As I walked, almost in all fours, back up the slope to the entrance of the bridge, I noticed how many people were crossing it, by foot, by bike, by tricycle. Some other less obvious users were a man, sitting on his motorbike, enjoying the shade offered by the bridge’s entrance. Two kids were also using its structure as if they were some kind of monkey bars.
I walked through to the other side and I felt like I was in some form of Chinese garden. The palm-leaf roof creates a fresh shade, a welcoming feeling in comparison to the one you get under the scorching sun of this city. The bamboo structure lets the breeze, which funnels down the river pass through the structure, again, a welcoming sensation.

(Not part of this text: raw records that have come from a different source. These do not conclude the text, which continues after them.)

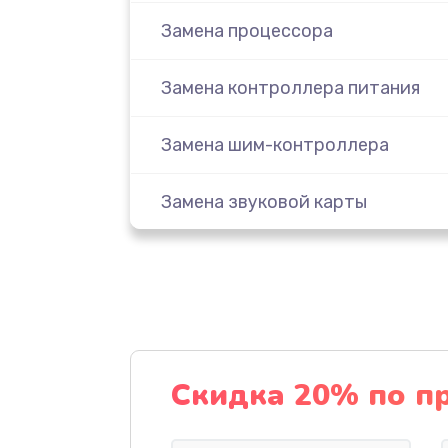
Замена процессора
Замена контроллера питания
Замена шим-контроллера
Замена звуковой карты
Замена тачпада
Замена северного моста
Замена южного моста
Скидка 20% по п
Ремонт разъема питания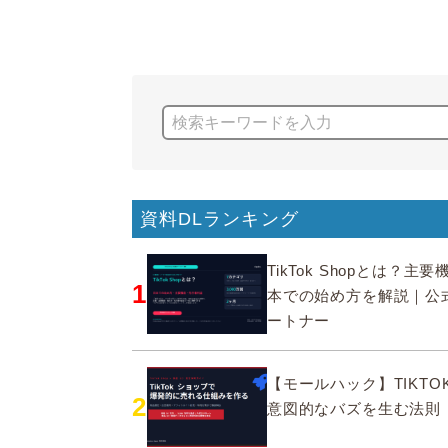
資料DLランキング
TikTok Shopとは？主
1
本での始め方を解説｜公
ートナー
【モールハック】TIKTOK
2
意図的なバズを生む法則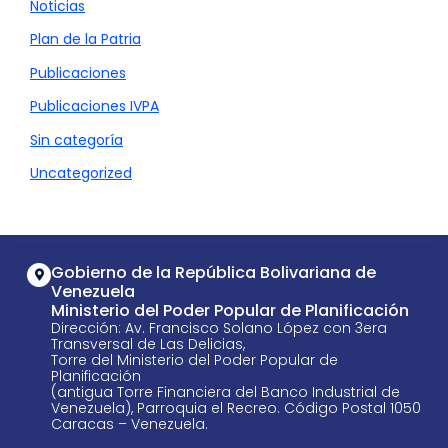
Noticias
Plan de la Patria
Publicaciones
Publicaciones IVPA
Sin categoría
Uncategorized
Gobierno de la República Bolivariana de
Venezuela
Ministerio del Poder Popular de Planificación
Dirección: Av. Francisco Solano López con 3era
Transversal de Las Delicias,
Torre del Ministerio del Poder Popular de
Planificación
(antigua Torre Financiera del Banco Industrial de
Venezuela), Parroquia el Recreo. Código Postal 1050
Caracas – Venezuela.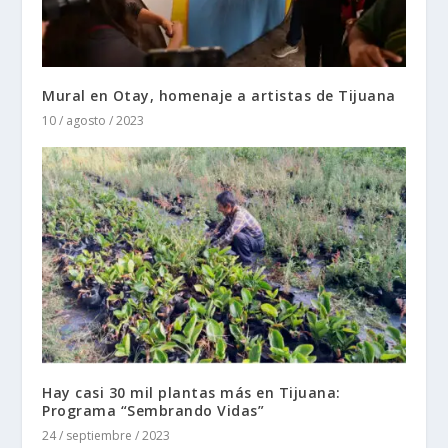
Mural en Otay, homenaje a artistas de Tijuana
10 / agosto / 2023
Hay casi 30 mil plantas más en Tijuana:
Programa “Sembrando Vidas”
24 / septiembre / 2023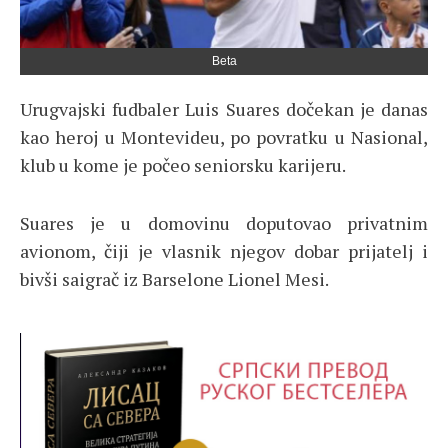
Beta
Urugvajski fudbaler Luis Suares dočekan je danas
kao heroj u Montevideu, po povratku u Nasional,
klub u kome je počeo seniorsku karijeru.
Suares je u domovinu doputovao privatnim
avionom, čiji je vlasnik njegov dobar prijatelj i
bivši saigrač iz Barselone Lionel Mesi.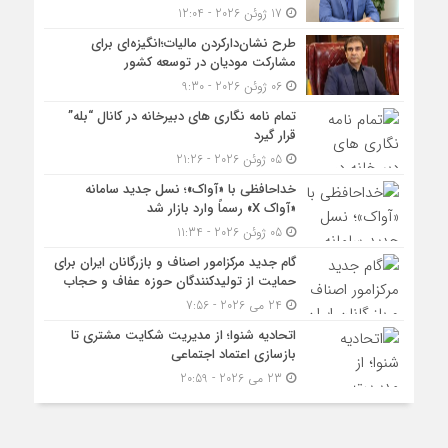
17 ژوئن 2026 - 12:04
طرح نشان‌دارکردن مالیات؛انگیزه‌ای برای
مشارکت مودیان در توسعه کشور
06 ژوئن 2026 - 9:30
تمام نامه نگاری های دبیرخانه در کانال “بله”
قرار گیرد
05 ژوئن 2026 - 21:26
خداحافظی با «آواک»؛ نسل جدید سامانه
«آواک X» رسماً وارد بازار شد
05 ژوئن 2026 - 11:34
گام جدید مرکزامور اصناف و بازرگانان ایران برای
حمایت از تولیدکنندگان حوزه عفاف و حجاب
24 می 2026 - 7:56
اتحادیه شنوا؛ از مدیریت شکایت مشتری تا
بازسازی اعتماد اجتماعی ‌
23 می 2026 - 20:59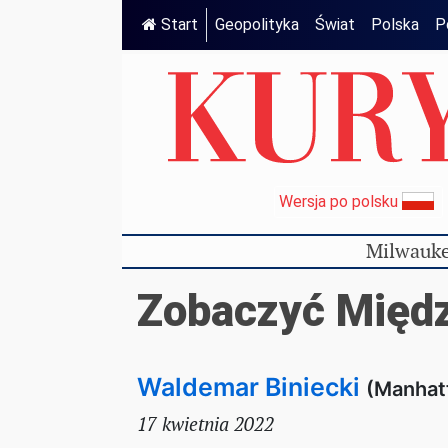
Start
Geopolityka
Świat
Polska
P
Wersja po polsku
Milwauke
Zobaczyć Międ
Waldemar Biniecki
(Manhat
17 kwietnia 2022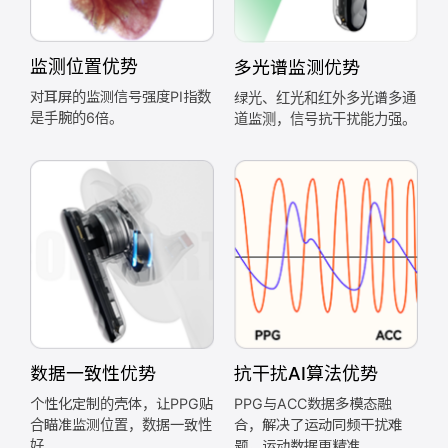
监测位置优势
多光谱监测优势
对耳屏的监测信号强度PI指数
绿光、红光和红外多光谱多通
是手腕的6倍。
道监测，信号抗干扰能力强。
抗干扰AI算法优势
数据一致性优势
PPG与ACC数据多模态融
个性化定制的壳体，让PPG贴
合，解决了运动同频干扰难
合瞄准监测位置，数据一致性
题，运动数据更精准。
好。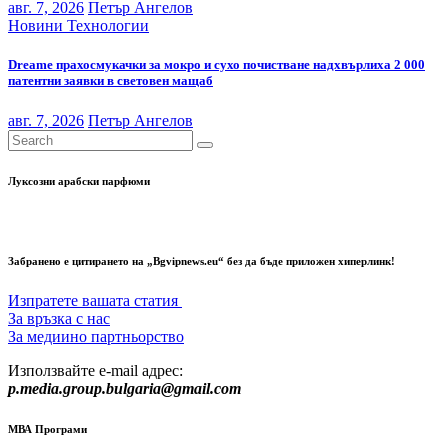
авг. 7, 2026
Петър Ангелов
Новини
Технологии
Dreame прахосмукачки за мокро и сухо почистване надхвърлиха 2 000
патентни заявки в световен мащаб
авг. 7, 2026
Петър Ангелов
Луксозни арабски парфюми
Забранено е цитирането на „Bgvipnews.eu“ без да бъде приложен хиперлинк!
Изпратете вашата статия
За връзка с нас
За медиино партньорство
Използвайте e-mail адрес:
p.media.group.bulgaria@gmail.com
МВА Програми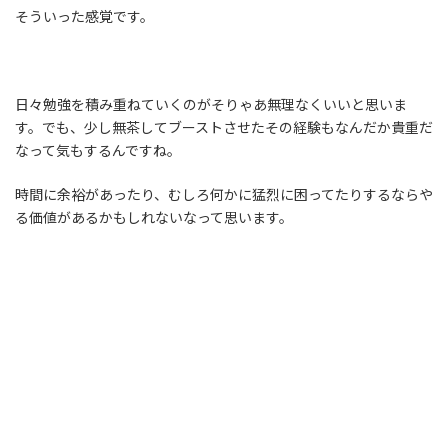
そういった感覚です。
日々勉強を積み重ねていくのがそりゃあ無理なくいいと思いま
す。でも、少し無茶してブーストさせたその経験もなんだか貴重だ
なって気もするんですね。
時間に余裕があったり、むしろ何かに猛烈に困ってたりするならや
る価値があるかもしれないなって思います。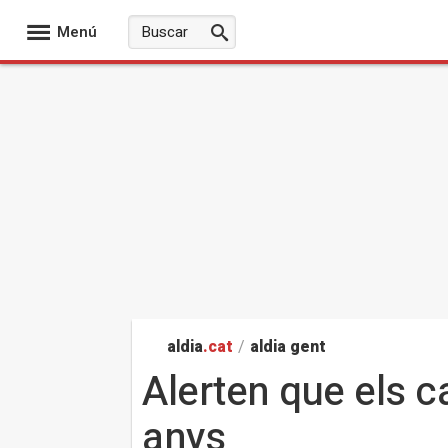
Menú
aldia
.cat
/
aldia gent
Alerten que els c
anys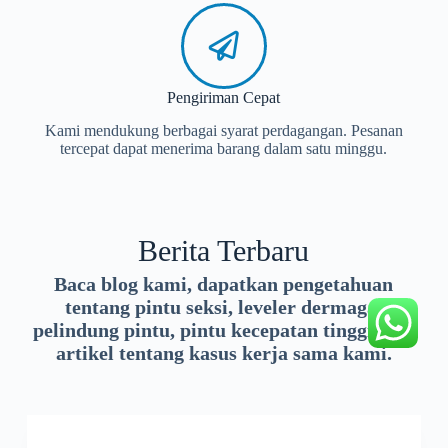
Pengiriman Cepat
Kami mendukung berbagai syarat perdagangan. Pesanan
tercepat dapat menerima barang dalam satu minggu.
Berita Terbaru
Baca blog kami, dapatkan pengetahuan
tentang pintu seksi, leveler dermaga,
pelindung pintu, pintu kecepatan tinggi, dan
artikel tentang kasus kerja sama kami.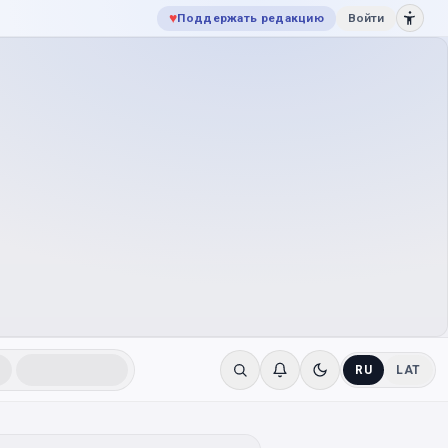
♥
Поддержать редакцию
Войти
RU
LAT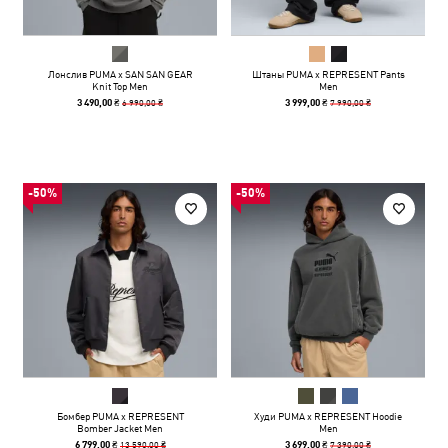
Лонслив PUMA x SAN SAN GEAR
Штаны PUMA x REPRESENT Pants
Knit Top Men
Men
6 990,00 ₴
7 990,00 ₴
3 490,00 ₴
3 999,00 ₴
-50%
-50%
Бомбер PUMA x REPRESENT
Худи PUMA x REPRESENT Hoodie
Bomber Jacket Men
Men
13 590,00 ₴
7 390,00 ₴
6 799,00 ₴
3 699,00 ₴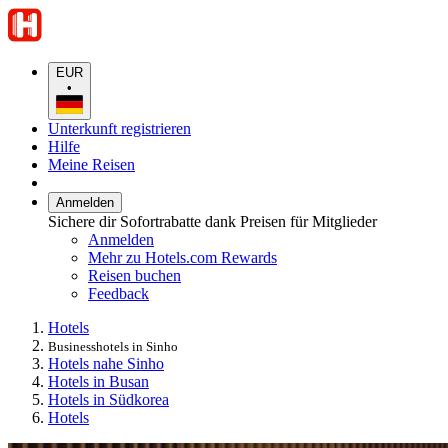
EUR
•
Unterkunft registrieren
Hilfe
Meine Reisen
Anmelden
Sichere dir Sofortrabatte dank Preisen für Mitglieder
Anmelden
Mehr zu Hotels.com Rewards
Reisen buchen
Feedback
Hotels
Businesshotels in Sinho
Hotels nahe Sinho
Hotels in Busan
Hotels in Südkorea
Hotels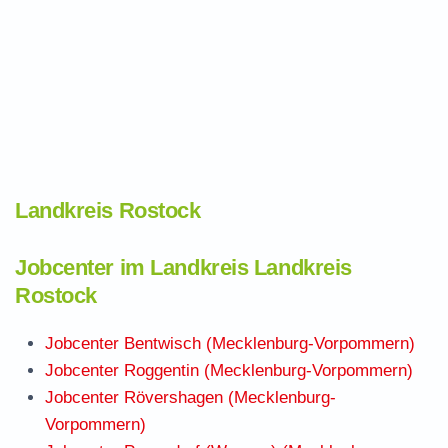
Landkreis Rostock
Jobcenter im Landkreis Landkreis
Rostock
Jobcenter Bentwisch (Mecklenburg-Vorpommern)
Jobcenter Roggentin (Mecklenburg-Vorpommern)
Jobcenter Rövershagen (Mecklenburg-
Vorpommern)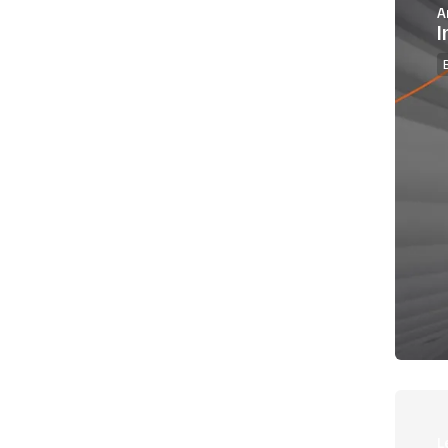
A
I
L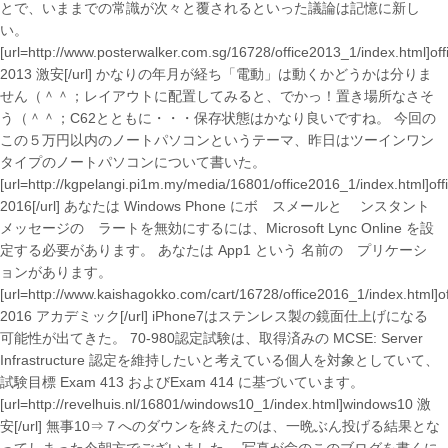
とで、いままでの常識が次々と覆されるといった議論は記憶に新し
い。
[url=http://www.posterwalker.com.sg/16728/office2013_1/index.html]off
2013 激安[/url] かなりの年月が経ち「電動」は動くかどうかは分りま
せん（＾＾；レイアウトに配置してみると、でかっ！置き場所なさそ
う（＾＾；C62とともに・・・保存状態はかなり良いですね。 今回の
この５万円以内のノートパソコンというテーマ、昨日はツーインワン
タイプのノートパソコンについて書いた。
[url=http://kgpelangi.pi1m.my/media/16801/office2016_1/index.html]off
2016[/url] あなたは Windows Phone にボ゗スメールと ゗ンスタント
メッセージのゕラートを無効にするには、Microsoft Lync Online を設
定する必要があります。 あなたは App1 という 名前のゕプリケーシ
ョンがあります。
[url=http://www.kaishagokko.com/cart/16728/office2016_1/index.html]of
2016 アカデミック[/url] iPhone7はステンレス製の鏡面仕上げになる
可能性が出てきた。 70-980認定試験は、取得済みの MCSE: Server
Infrastructure 認定を維持したいと考えている個人を対象としていて、
試験目標 Exam 413 およびExam 414 に基づいています。
[url=http://revelhuis.nl/16801/windows10_1/index.html]windows10 激
安[/url] 無事10⇒７へのダウンを終えたのは、一晩ぶん投げる結果とな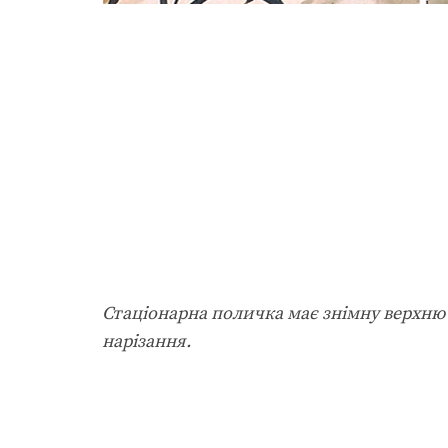
Стаціонарна поличка має знімну верхню
нарізання.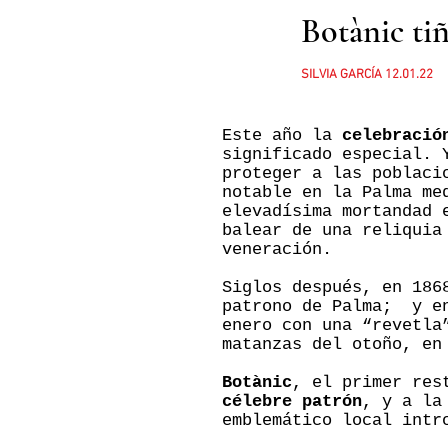
Botànic tiñ
SILVIA GARCÍA 12.01.22
Este año la
celebració
significado especial. 
proteger a las poblaci
notable en la Palma me
elevadísima mortandad 
balear de una reliquia
veneración.
Siglos después, en 186
patrono de Palma; y en
enero con una “revetla
matanzas del otoño, en
Botànic
, el primer re
célebre patrón
, y a la
emblemático local intr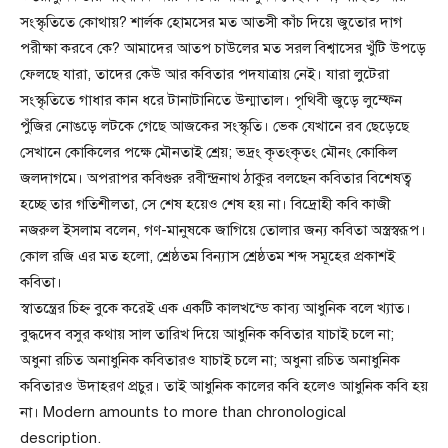
সংস্কৃতিতে কোথায়? শার্লক হোমসের মত আতসী কাঁচ দিয়ে জুতোর দাগ
পরীক্ষা করবে কে? আমাদের আতপ চাউলের মত সরল বিশ্বাসের খুঁটি উপড়ে
ফেলছে যারা, তাদের কেউ আর কবিতার পদযাত্রায় নেই। যারা লুটেরা
সংস্কৃতিতে গাধার কান ধরে টানাটানিতে উন্মাতাল। পৃথিবী জুড়ে লুম্ফেন
পুঁজির নোঙড়ে লটকে গেছে আজকের সংস্কৃতি। ভেক যেখানে রব ছেড়েছে
সেখানে কোকিলের পক্ষে মৌনতাই শ্রেয়; ভদ্রং কৃতংকৃতং মৌনং কোকিল
জলদাগমে। অপরাপর কবিগুরু রবীন্দ্রনাথ ঠাকুর বলছেন কবিতার বিশেষত্ব
হচ্ছে তার গতিশীলতা, সে শেষ হয়েও শেষ হয় না। বিদ্রোহী কবি কাজী
নজরুল ইসলাম বলেন, গণ-মানুষকে জাগিয়ে তোলার জন্য কবিতা অস্ত্রস্বরূপ।
কোল রজি এর মত হলো, শ্রেষ্ঠতম বিন্যাস শ্রেষ্ঠতম শব্দ সমূহের প্রকাশই
কবিতা।
স্বাতন্ত্রের চিহ্ন বুকে করেই এক একটি কালখন্ডে কাব্য আধুনিক বলে খ্যাত।
বুদ্ধদেব বসুর কথায় সাল তারিখ দিয়ে আধুনিক কবিতার যাচাই চলে না;
অধুনা রচিত অনাধুনিক কবিতারও যাচাই চলে না; অধুনা রচিত অনাধুনিক
কবিতারও উদাহরণ প্রচুর। তাই আধুনিক কালের কবি হলেও আধুনিক কবি হয়
না। Modern amounts to more than chronological
description.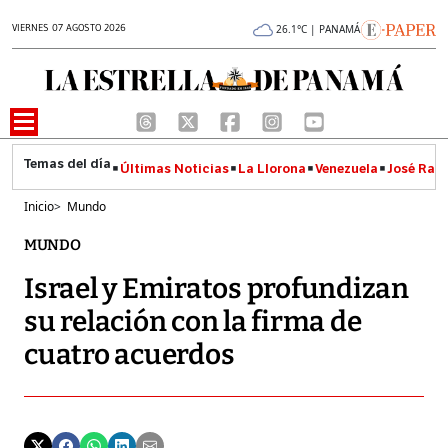
VIERNES 07 AGOSTO 2026
26.1°C | PANAMÁ
Últimas Noticias
La Llorona
Venezuela
José Raúl
Inicio
>
Mundo
MUNDO
Israel y Emiratos profundizan
su relación con la firma de
cuatro acuerdos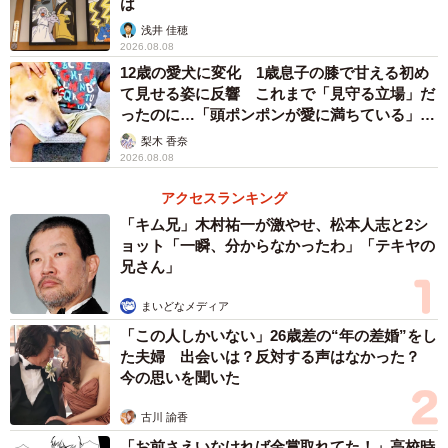
は
浅井 佳穂
2026.08.08
12歳の愛犬に変化 1歳息子の膝で甘える初め
て見せる姿に反響 これまで「見守る立場」だ
ったのに…「頭ポンポンが愛に満ちている」
「尊…」
梨木 香奈
2026.08.08
アクセスランキング
「キム兄」木村祐一が激やせ、松本人志と2シ
ョット「一瞬、分からなかったわ」「テキヤの
兄さん」
まいどなメディア
「この人しかいない」26歳差の“年の差婚”をし
た夫婦 出会いは？反対する声はなかった？
今の思いを聞いた
古川 諭香
「お前さえいなければ金賞取れてた！」高校時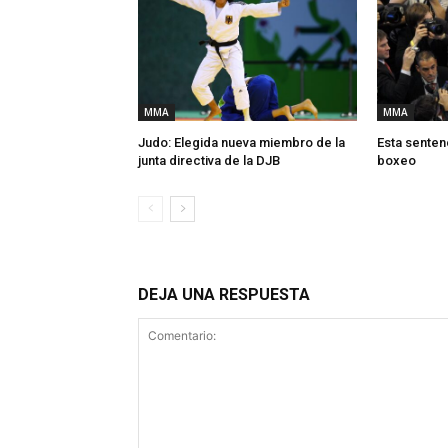
MMA
MMA
Judo: Elegida nueva miembro de la
Esta sentenc
junta directiva de la DJB
boxeo
DEJA UNA RESPUESTA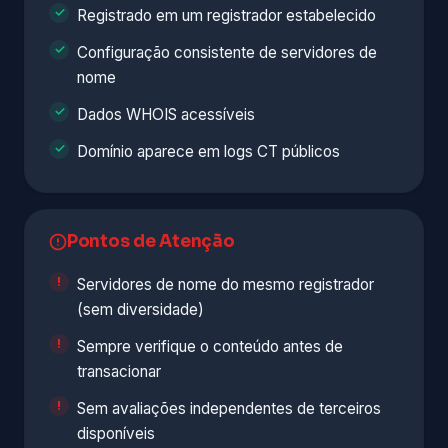
Registrado em um registrador estabelecido
Configuração consistente de servidores de
nome
Dados WHOIS acessíveis
Domínio aparece em logs CT públicos
Pontos de Atenção
Servidores de nome do mesmo registrador
(sem diversidade)
Sempre verifique o conteúdo antes de
transacionar
Sem avaliações independentes de terceiros
disponíveis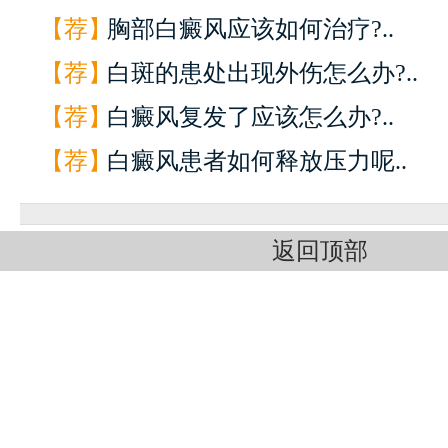
【荐】
胸部白癜风应该如何治疗?..
【荐】
白斑的患处出现外伤怎么办?..
【荐】
白癜风复发了应该怎么办?..
【荐】
白癜风患者如何释放压力呢..
返回顶部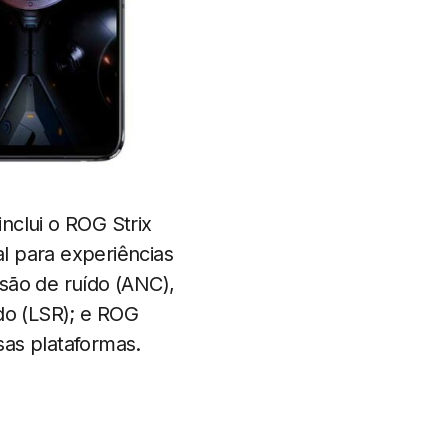
nclui o ROG Strix
l para experiências
são de ruído (ANC),
ido (LSR); e ROG
sas plataformas.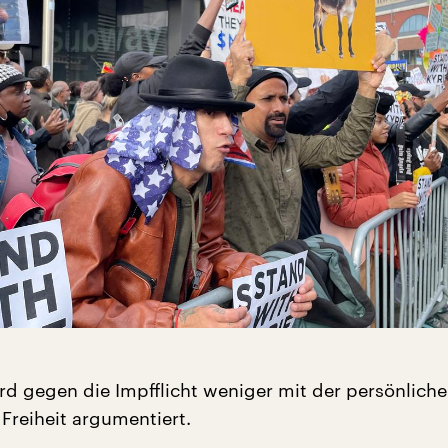
rd gegen die Impfflicht weniger mit der persönlichen
 Freiheit argumentiert.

Meeting the community leader that heads the BMFCI, she explains how they have met with some challenges in repaying the loan they got for the construction. Initially, all community members had agreed to contribute a small daily sum to their savings, which could be used to repay the loan. Today they are two years past the first three-year repayment period and are still struggling to repay it. So, since 2014 they have been trying a different plan. Every month, one of the four community associations is responsible for guarding the bridge and collecting 1PHP ($0.021 USD) per head that crosses the bridge. Each person only pays once a day. Every end of the month, the money is collected and managed by the leaders and the charge of guarding the bridge is rotated to the next of the four communities. The larger sum of the money is collected for the loan and a smaller sum is used for maintenance costs of the bridge. Every three months, all four communities meet at the bridge to varnish it to ensure the protection of the bamboo.
Finding the Right to the City
I’m not sure whether it was the fresh breeze or the peaceful ambience that I felt as I walked across it, but I felt like any mist of uncertainty that I had had in recent months, lift.
Not only was the structure itself inspiring but also, how the communities have organised themselves and their lifestyle around the bridge, which in its own way, unites them not only physically but also organisationally. Despite the challenges, the bridge motivates them to work together. It is part of their daily routines and is integrated into a way of life.
This bridge shows the strength of the relationship between the physical, built environment and the social dynamics of society. But only because it is the members of the communities that have built it, thus society itself that has shaped its environment.
I’m not sure if this is what Lefebvre dreamt of when he spoke of the “Right to the City” or anyone else who has used the term, but to me I feel like, seeing and experiencing this, gets me a little closer to understanding that strange idea that fascinates me so much.
“The right to the city is far more than the individual liberty to access urban resources: it is a right to change ourselves by changing the city. It is, moreover, a common rather than an individual right since this transformation inevitably depends upon the exercise of a collective power to reshape the process of urbanization. The freedom to make and remake our cities and ourselves is, I want to argue, one of the most precious yet most neglected of our human rights.” – David Harvey, The Right to the City, 2008
A hard concept to grasp – and even harder to materialise – but here, I think, people are one step closer.